An abiding mystery in multiple myeloma (MM) has been the surprising heterogeneity in clinical outcome that characterizes this morphologically homogenous disease. For example, survival may be influenced by the immunoglobulin isotype expressed by MM cells. Similarly, some patients develop bone disease while others are spared. The genetic basis for both observations is obscure. Now, pioneering gene expression profiling studies are addressing such unexplained clinical truisms through the development of a comprehensive molecular portrait of the disease (Claudio et al, Blood. 2002;100:2175-2186; and references below).
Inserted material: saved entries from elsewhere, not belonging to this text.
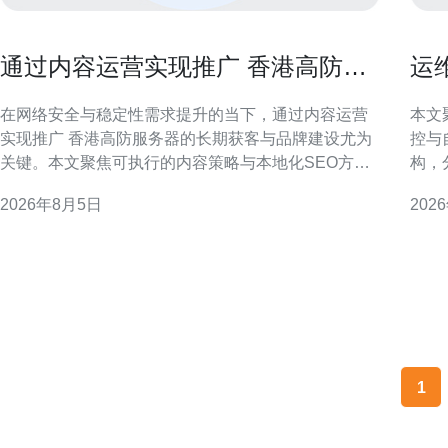
通过内容运营实现推广 香港高防服
运维
务器的长期获客与品牌建设
故
在网络安全与稳定性需求提升的当下，通过内容运营
本文聚
实现推广 香港高防服务器的长期获客与品牌建设尤为
控与
关键。本文聚焦可执行的内容策略与本地化SEO方
构，
法，帮助服务商构建持续流量与可信品牌。 定位与目
用性与恢复速度。
2026年8月5日
202
标用户：明确香港高防服务器的核心受众 首先要对目
8C部署特点 香港站
标用户做精细划分：对延迟敏感的跨境电商、需要合
机，
规与备案的企业、对抗DDoS的游戏与流媒体平
1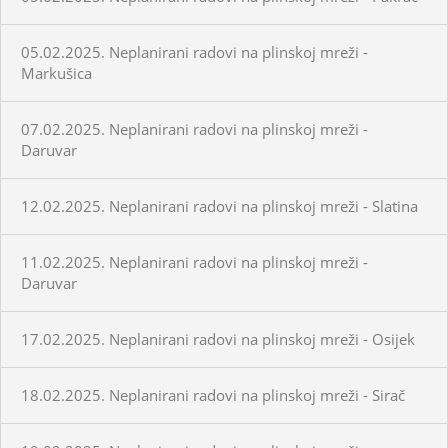
05.02.2025. Neplanirani radovi na plinskoj mreži -
Markušica
07.02.2025. Neplanirani radovi na plinskoj mreži -
Daruvar
12.02.2025. Neplanirani radovi na plinskoj mreži - Slatina
11.02.2025. Neplanirani radovi na plinskoj mreži -
Daruvar
17.02.2025. Neplanirani radovi na plinskoj mreži - Osijek
18.02.2025. Neplanirani radovi na plinskoj mreži - Sirač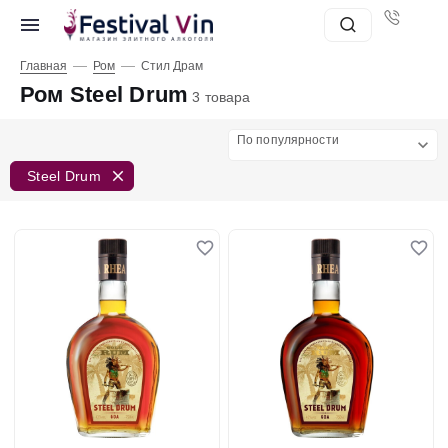
—
—
Главная
Ром
Стил Драм
Ром Steel Drum
3 товара
По популярности
Steel Drum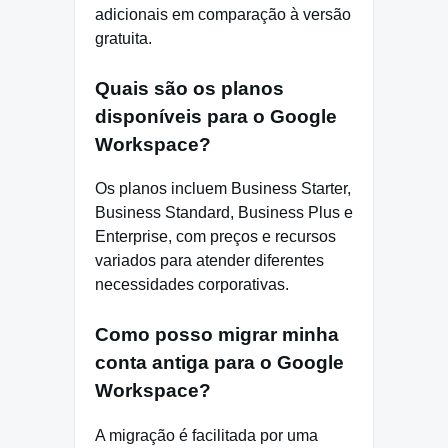
adicionais em comparação à versão
gratuita.
Quais são os planos
disponíveis para o Google
Workspace?
Os planos incluem Business Starter,
Business Standard, Business Plus e
Enterprise, com preços e recursos
variados para atender diferentes
necessidades corporativas.
Como posso migrar minha
conta antiga para o Google
Workspace?
A migração é facilitada por uma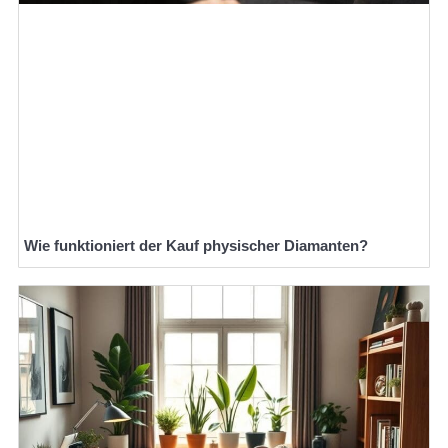
Wie funktioniert der Kauf physischer Diamanten?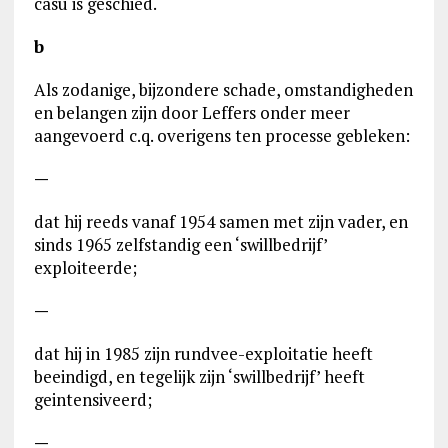
casu is geschied.
b
Als zodanige, bijzondere schade, omstandigheden
en belangen zijn door Leffers onder meer
aangevoerd c.q. overigens ten processe gebleken:
—
dat hij reeds vanaf 1954 samen met zijn vader, en
sinds 1965 zelfstandig een ‘swillbedrijf’
exploiteerde;
—
dat hij in 1985 zijn rundvee-exploitatie heeft
beeindigd, en tegelijk zijn ‘swillbedrijf’ heeft
geintensiveerd;
—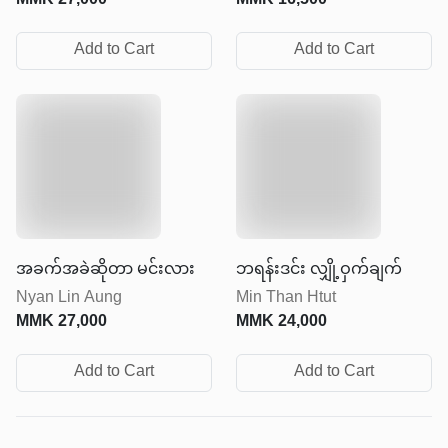
MMK
27,000
MMK
16,500
Add to Cart
Add to Cart
အခက်အခဲဆိုတာ မင်းလား
ဘရန်းဒင်း လျှို့ဝှက်ချက်
Nyan Lin Aung
Min Than Htut
MMK
27,000
MMK
24,000
Add to Cart
Add to Cart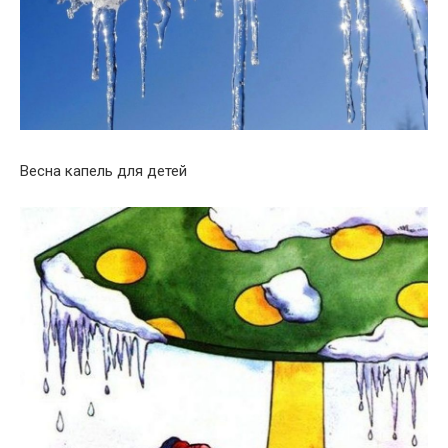
Весна капель для детей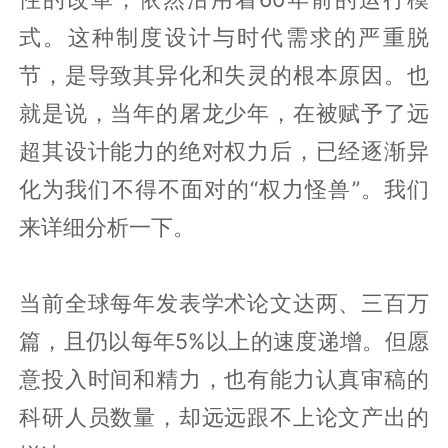
式。这种制度设计与时代需求的严重脱
节，是导致其异化和失灵的根本原因。也
就是说，当年的屠龙少年，在被赋予了远
超其设计能力的绝对权力后，已经逐渐异
化为我们不得不面对的“权力怪兽”。我们
来详细分析一下。
当前全球每年发表学术论文达两、三百万
篇，且仍以每年5%以上的速度递增。但愿
意投入时间和精力，也有能力认真审稿的
科研人员数量，却远远跟不上论文产出的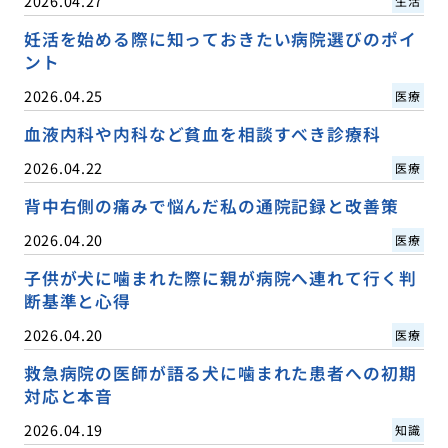
2026.04.27
生活
妊活を始める際に知っておきたい病院選びのポイ
ント
2026.04.25
医療
血液内科や内科など貧血を相談すべき診療科
2026.04.22
医療
背中右側の痛みで悩んだ私の通院記録と改善策
2026.04.20
医療
子供が犬に噛まれた際に親が病院へ連れて行く判
断基準と心得
2026.04.20
医療
救急病院の医師が語る犬に噛まれた患者への初期
対応と本音
2026.04.19
知識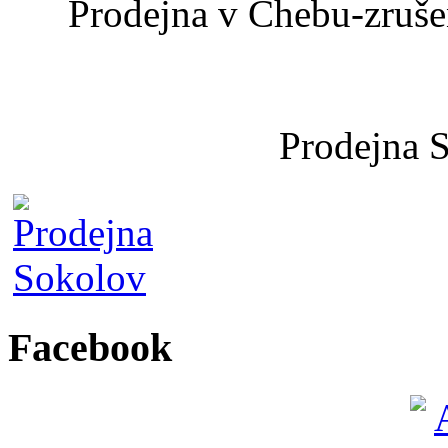
Prodejna v Chebu-zrušen
Prodejna 
Facebook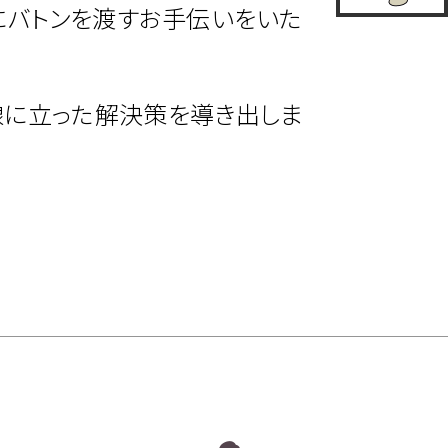
にバトンを渡すお手伝いをいた
線に立った解決策を導き出しま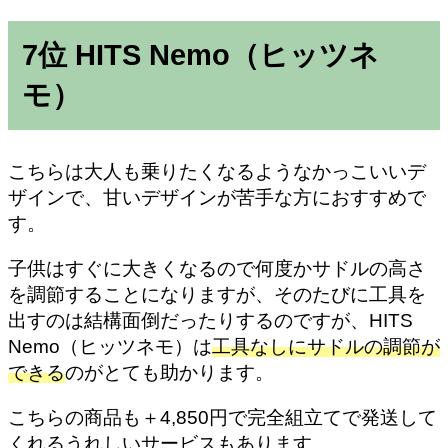
7位 HITS Nemo（ヒッツネ
モ）
こちらは大人も乗りたくなるようなかっこいいデ
ザインで、甘いデザインが苦手な方におすすめで
す。
子供はすぐに大きくなるので何度かサドルの高さ
を調節することになりますが、そのたびに工具を
出すのは結構面倒だったりするのですが、HITS
Nemo（ヒッツネモ）は
工具なしにサドルの調節が
できる
のがとても助かります。
こちらの商品も＋4,850円で完全組立てで発送して
くれるうれしいサービスもあります。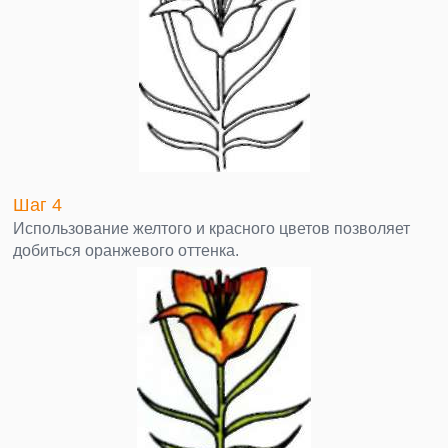
Шаг 4
Использование желтого и красного цветов позволяет
добиться оранжевого оттенка.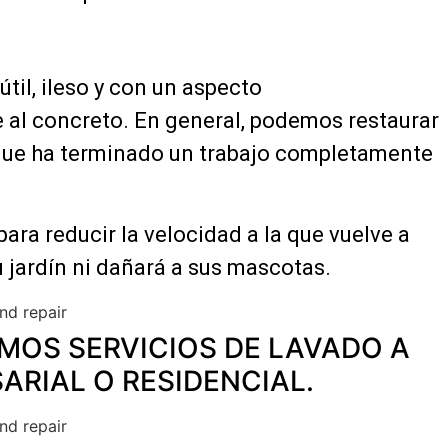
til, ileso y con un aspecto
 al concreto. En general, podemos restaurar
á que ha terminado un trabajo completamente
ara reducir la velocidad a la que vuelve a
 jardín ni dañará a sus mascotas.
MOS SERVICIOS DE LAVADO A
ARIAL O RESIDENCIAL.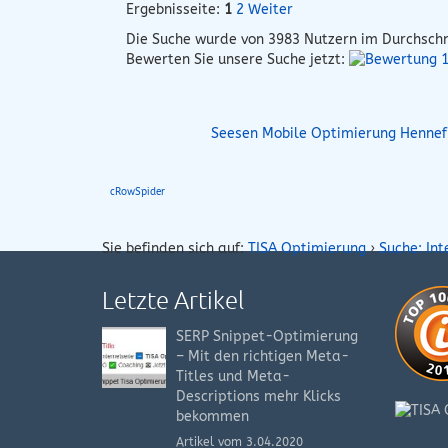
Ergebnisseite:
1
2
Weiter
Die Suche wurde von
3983
Nutzern im Durchschn
Bewerten Sie unsere Suche jetzt:
Seesen Mobile Optimierung
Hennef
cRowSpider
Sie befinden sich auf:
TISA Optimierung
›
Suche: In
Letzte Artikel
SERP Snippet-Optimierung
– Mit den richtigen Meta-
Titles und Meta-
Descriptions mehr Klicks
bekommen
Artikel vom 3.04.2020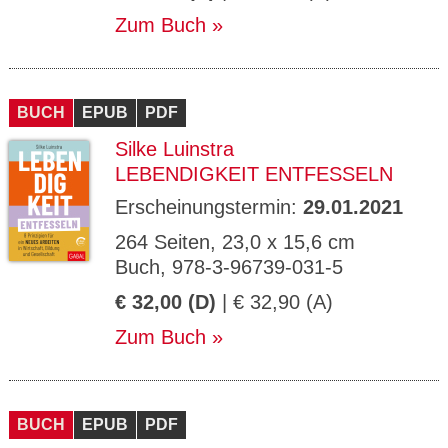
Zum Buch
BUCH
EPUB
PDF
Silke Luinstra
LEBENDIGKEIT ENTFESSELN
Erscheinungstermin:
29.01.2021
264 Seiten, 23,0 x 15,6 cm
Buch, 978-3-96739-031-5
€ 32,00 (D)
| € 32,90 (A)
Zum Buch
BUCH
EPUB
PDF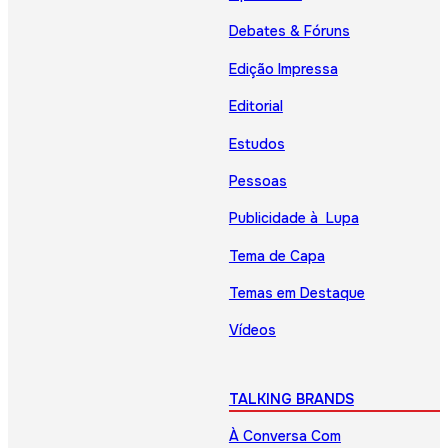
Debates & Fóruns
Edição Impressa
Editorial
Estudos
Pessoas
Publicidade à Lupa
Tema de Capa
Temas em Destaque
Vídeos
TALKING BRANDS
À Conversa Com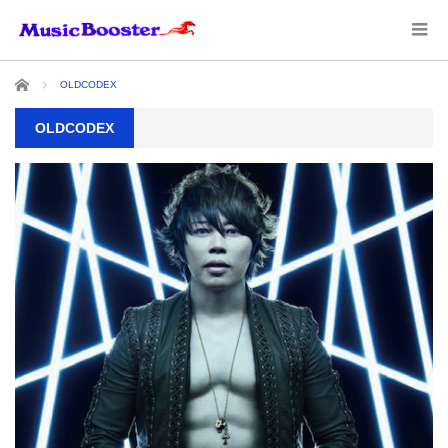
ホーム
OLDCODEX
OLDCODEX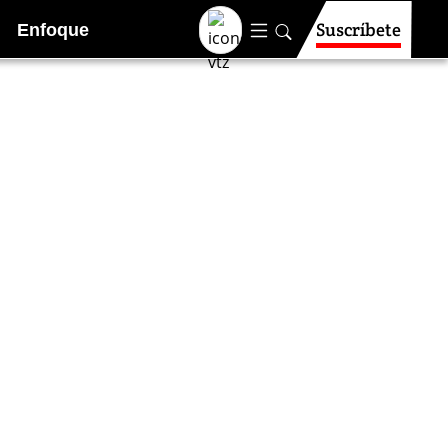
Suscríbete
Enfoque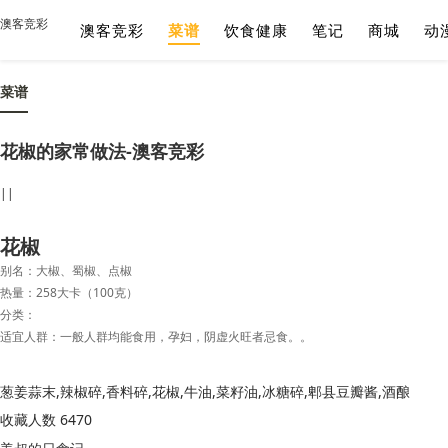
澳客竞彩
澳客竞彩
菜谱
饮食健康
笔记
商城
动
菜谱
花椒的家常做法-澳客竞彩
||
花椒
别名：大椒、蜀椒、点椒
热量：258大卡（100克）
分类：
适宜人群：一般人群均能食用，孕妇，阴虚火旺者忌食。。
葱姜蒜末,辣椒碎,香料碎,花椒,牛油,菜籽油,冰糖碎,郫县豆瓣酱,酒酿
收藏人数 6470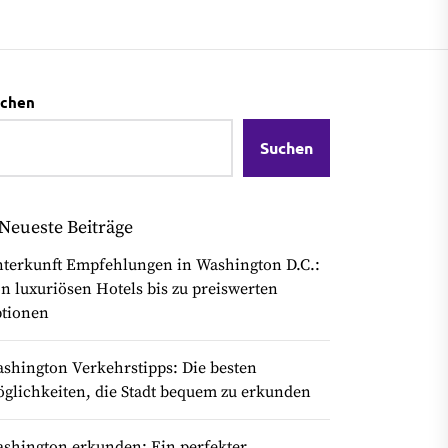
chen
Suchen
Neueste Beiträge
terkunft Empfehlungen in Washington D.C.:
n luxuriösen Hotels bis zu preiswerten
tionen
shington Verkehrstipps: Die besten
glichkeiten, die Stadt bequem zu erkunden
shington erkunden: Ein perfekter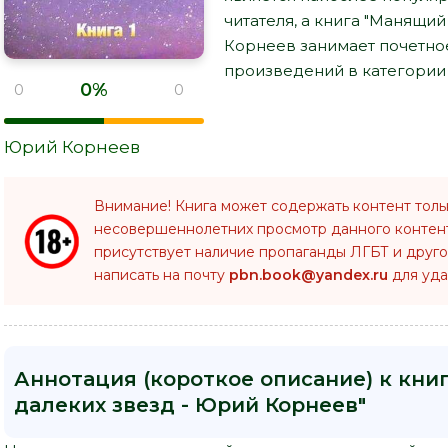
читателя, а книга "Манящий
Корнеев занимает почетно
произведений в категории "
0%
0
0
Юрий Корнеев
Внимание! Книга может содержать контент толь
несовершеннолетних просмотр данного конте
присутствует наличие пропаганды ЛГБТ и друго
написать на почту
pbn.book@yandex.ru
для уда
Аннотация (короткое описание) к кни
далеких звезд - Юрий Корнеев"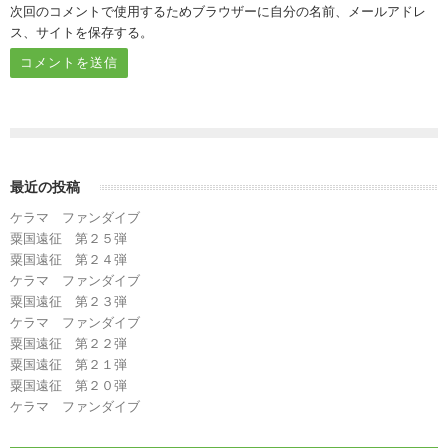
次回のコメントで使用するためブラウザーに自分の名前、メールアドレ
ス、サイトを保存する。
最近の投稿
ケラマ ファンダイブ
粟国遠征 第２５弾
粟国遠征 第２４弾
ケラマ ファンダイブ
粟国遠征 第２３弾
ケラマ ファンダイブ
粟国遠征 第２２弾
粟国遠征 第２１弾
粟国遠征 第２０弾
ケラマ ファンダイブ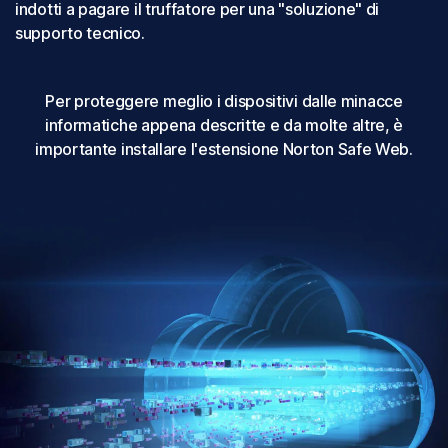
indotti a pagare il truffatore per una "soluzione" di
supporto tecnico.
Per proteggere meglio i dispositivi dalle minacce
informatiche appena descritte e da molte altre, è
importante installare l'estensione Norton Safe Web.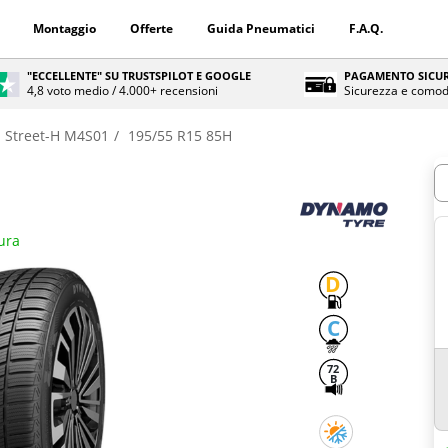
Montaggio
Offerte
Guida Pneumatici
F.A.Q.
"ECCELLENTE" SU TRUSTSPILOT E GOOGLE
PAGAMENTO SICUR
4,8 voto medio / 4.000+ recensioni
Sicurezza e comod
Street-H M4S01
195/55 R15 85H
Q
ura
D
C
72
B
A common theme of these early studies is the realization that MM can be classified into subgroups that associate with a normal physiologic counterpart of plasma-cell differentiation (Zhan et al, Blood. 2003;101: 1128-1140; Tarte et al. Blood. 2002;100: 1113-1122). In brief, some MM cells resemble late-stage B cells while others associate genetically with their normal, fully differentiated plasma cell counterparts. The proliferative nature of “B cell–like” MM seems evident from the expression profile and the clustering of such MMs with end-stage human MM cell lines (Zhan et al). Nevertheless, clinical evidence of poor outcome associated with a B cell–like profile is, as yet, lacking.

In this issue, Magrangeas and colleagues (page 4998) have taken such observations one step further. The gene expression profiles of 92 newly diagnosed patients are reported. Two clinically relevant observations result. First, expression profiles reveal a unique molecular signature that distinguishes IgA from IgG, or light-chain, disease. In a second clinically relevant finding, several genes discriminate between κ and λ MM. Remarkably, a strong association was noted between a κ subgroup expressing high levels of Mip-1α and active myeloma bone disease. Thus the transcriptional profiles of a plasma cell and its growth-arrested MM counterpart appear linked, relate to the stage of development of the cell, and reflect various differentiation processes, including isotype switching. By inference, these unique MM expression profiles linked to plasma-cell differentiation may explain previously noted clinical observations.

These studies are among the first to link molecular profile to clinical observation in this disease and support the hypothesis that a differentiated hierarchy of plasma cells exists in MM. Apparently the stage of growth arrest in MM correlates with and may, in part, explain clinical phenotype. Further studies of clinical outcome and its relationship to expression profiles are required to further this hypothesis.